Originally published Aug 24, 2020
I participated in a recent discussion in the KM4Dev community: “Data — Information — Knowledge Continuum.” This led me to review my thinking and that of others on the subject of definitions.
From Kristin Strohecker on July 30, 2020
I posted this question internally within the World Bank Group also. Forgive me if there is already a lot of historical discussion on this on the KM4Dev website; I admit that I haven’t checked but plan do to so.

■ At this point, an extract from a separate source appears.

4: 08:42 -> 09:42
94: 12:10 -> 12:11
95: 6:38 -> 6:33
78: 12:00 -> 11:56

I’m curious if folks have thoughts about definitions in the data/information/knowledge continuum. I know there are tons of articles, blogs, book chapters about it (some including wisdom), and to be honest, I hadn’t felt the need to make that distinction so explicitly until now. We are working on an IEG data strategy and also a KM plan, and for that work, it’s important to define the scope of these exercises, which means we need to define the terms. It would be interesting to hear any thoughts from this community.
From Stan Garfield on July 31
Here are my thoughts: Yet Another Myth: The DIKW Pyramid Scheme
- I see no need for creating pyramids, hierarchies, or other similar, meaningless representations.

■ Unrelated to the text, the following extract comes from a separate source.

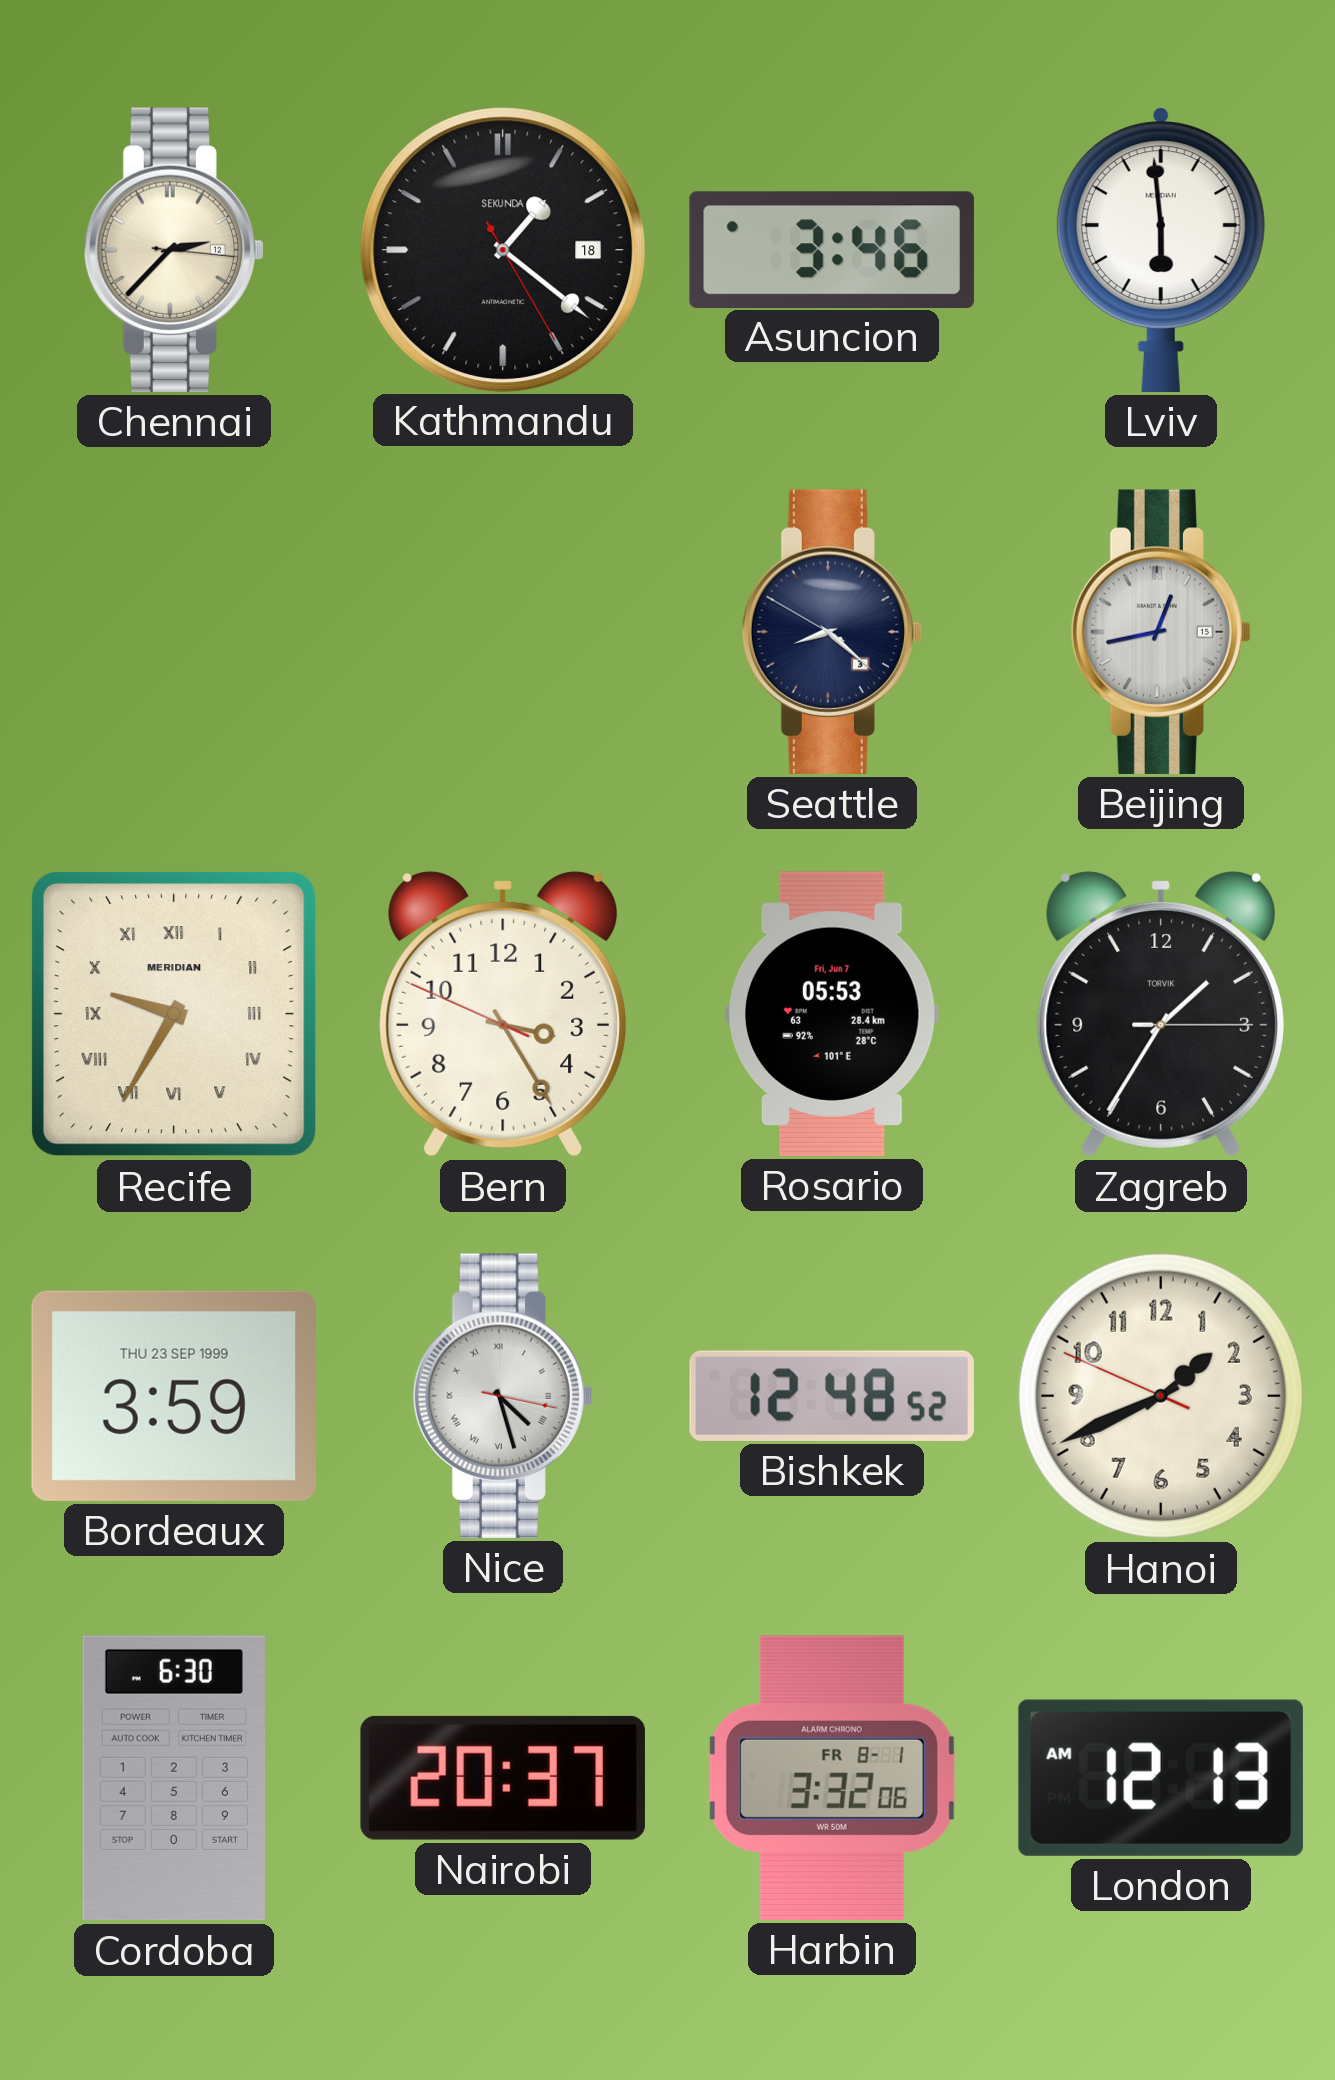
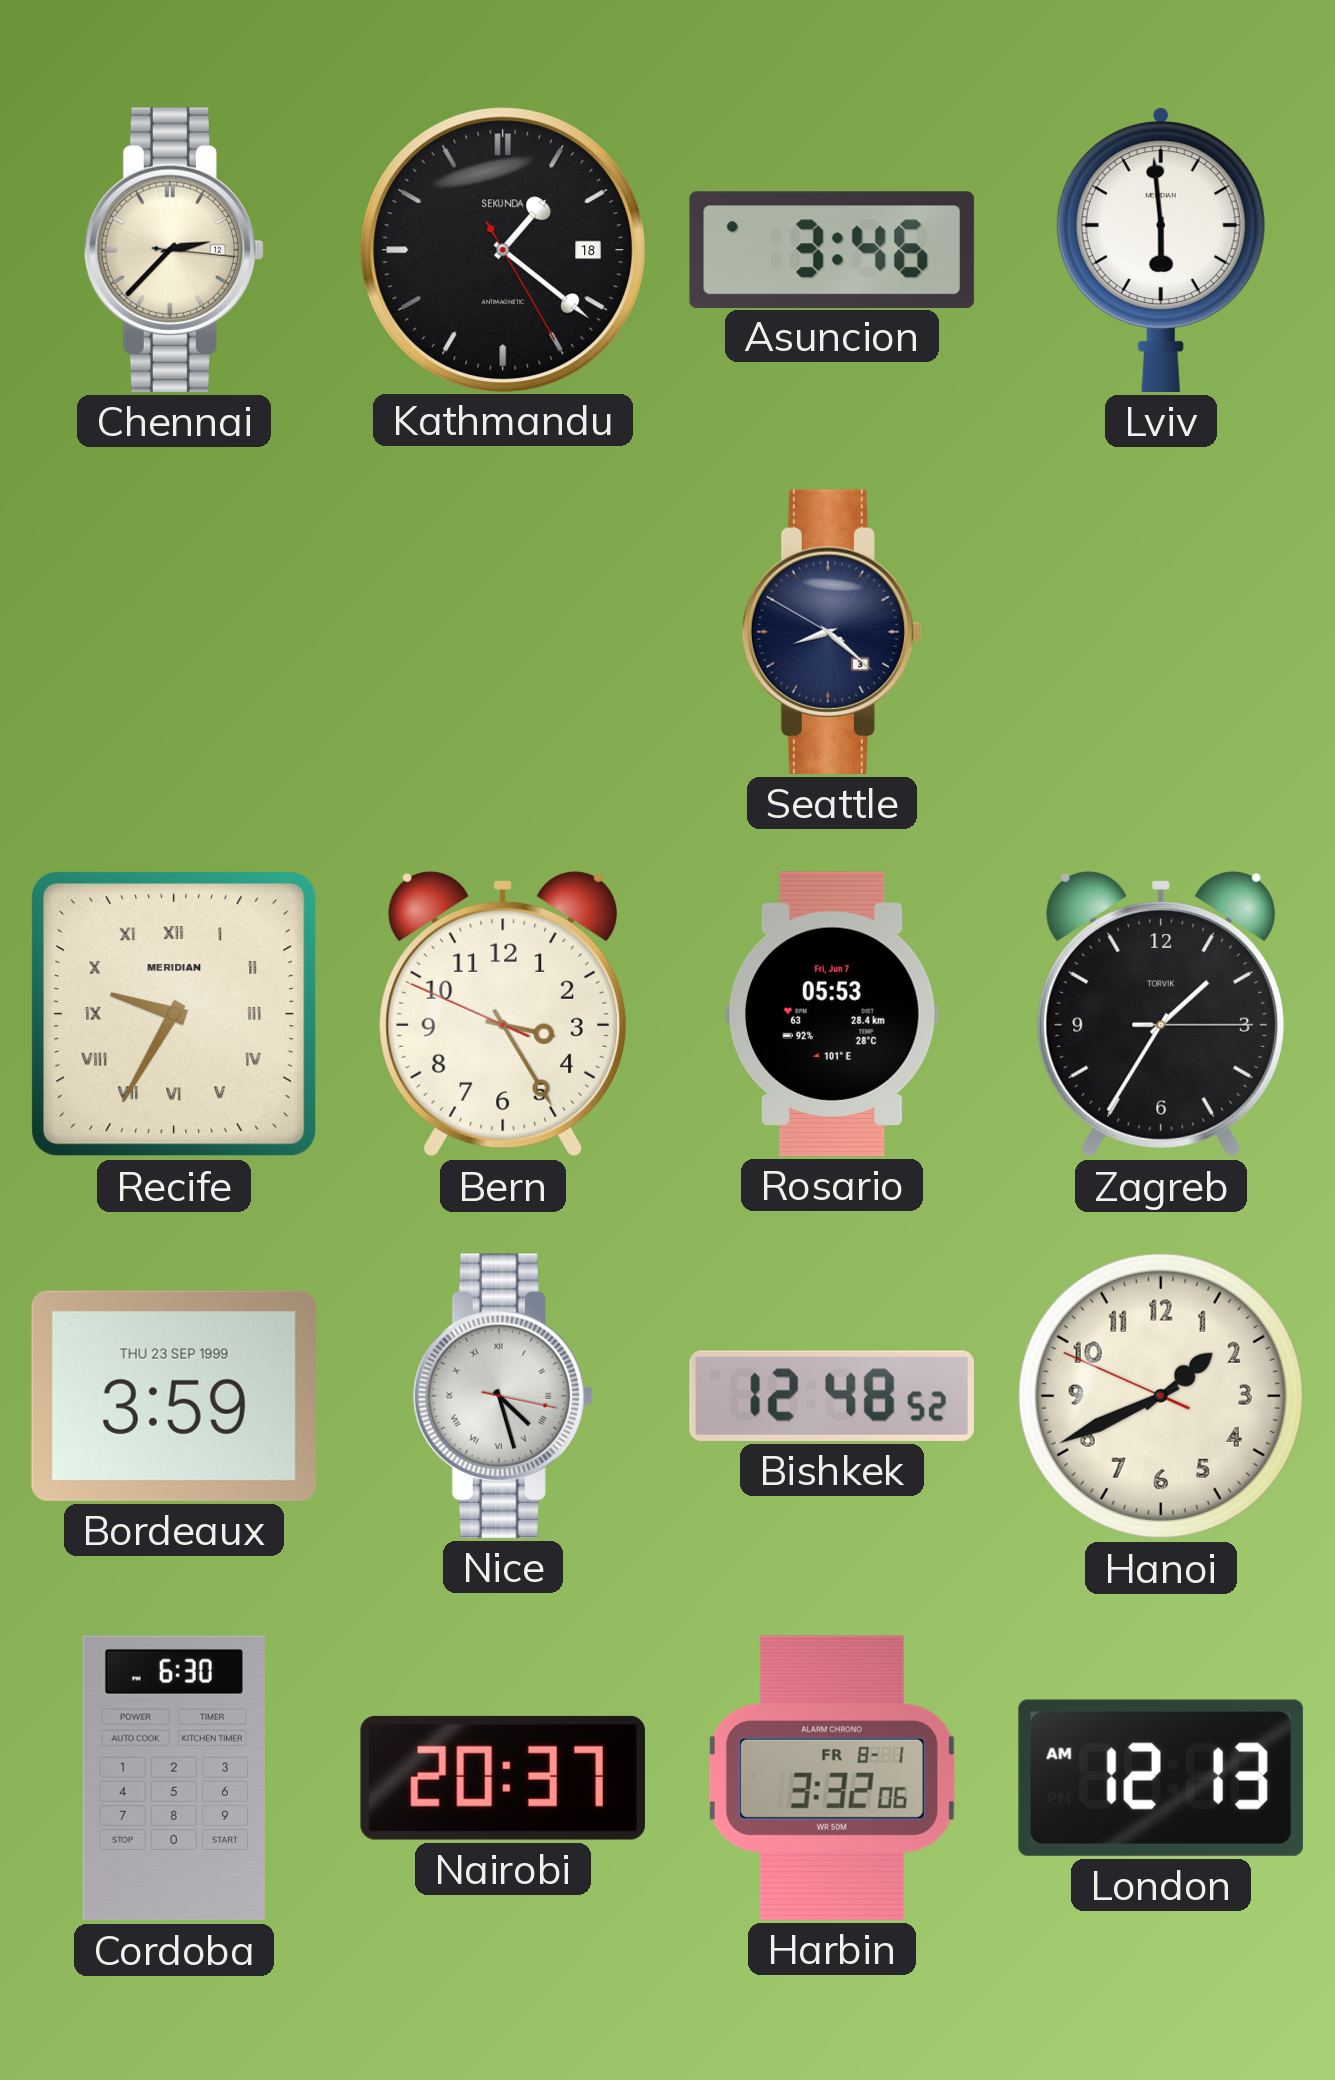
Beijing: 12:43 -> none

- I define knowledge as information in action.
From Ivan Butina on July 31
WOW, this is such an amazing collection of articles and perspectives on the topic! Thanks for having everything so organized and ready to share on KM topics, Stan! I plan to go through them, but it will take me a while.
Meanwhile, based on a quick read of your post I see that you and many KM seasoned practitioners and experts don’t agree with the pyramid. I see the point and all the arguments are good arguments (at least the basic ones I read in your post). However, we do need clear ways of explaining to colleagues in our organization what is knowledge in practical terms, from the day-to-day non-KM work perspective, what is data, and what is information. I agree with the person that commented on your post — Roy Follendor — that while the pyramid might not be the ultimate truth or the reality as it is 100% (is anything like that?), we do need simple ways of communicating, especially in a business or organizational context.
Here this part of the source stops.